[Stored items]
Start of Block

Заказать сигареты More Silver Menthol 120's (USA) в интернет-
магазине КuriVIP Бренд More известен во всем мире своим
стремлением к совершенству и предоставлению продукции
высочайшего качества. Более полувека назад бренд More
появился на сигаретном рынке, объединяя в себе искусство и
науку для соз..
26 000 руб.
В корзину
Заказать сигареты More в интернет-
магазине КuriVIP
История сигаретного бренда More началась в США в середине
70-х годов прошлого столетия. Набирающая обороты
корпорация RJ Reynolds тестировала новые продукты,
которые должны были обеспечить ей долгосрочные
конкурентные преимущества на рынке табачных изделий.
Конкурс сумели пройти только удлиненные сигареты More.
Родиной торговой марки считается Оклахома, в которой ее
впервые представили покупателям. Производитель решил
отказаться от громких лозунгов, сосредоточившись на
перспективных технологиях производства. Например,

End of Block

◆ **What to do**
What's needed is every entry, returned word for word.

◆ **Answer for this exercise**
Заказать сигареты More Silver Menthol 120's (USA) в интернет-
магазине КuriVIP Бренд More известен во всем мире своим
стремлением к совершенству и предоставлению продукции
высочайшего качества. Более полувека назад бренд More
появился на сигаретном рынке, объединяя в себе искусство и
науку для соз..
26 000 руб.
В корзину
Заказать сигареты More в интернет-
магазине КuriVIP
История сигаретного бренда More началась в США в середине
70-х годов прошлого столетия. Набирающая обороты
корпорация RJ Reynolds тестировала новые продукты,
которые должны были обеспечить ей долгосрочные
конкурентные преимущества на рынке табачных изделий.
Конкурс сумели пройти только удлиненные сигареты More.
Родиной торговой марки считается Оклахома, в которой ее
впервые представили покупателям. Производитель решил
отказаться от громких лозунгов, сосредоточившись на
перспективных технологиях производства. Например,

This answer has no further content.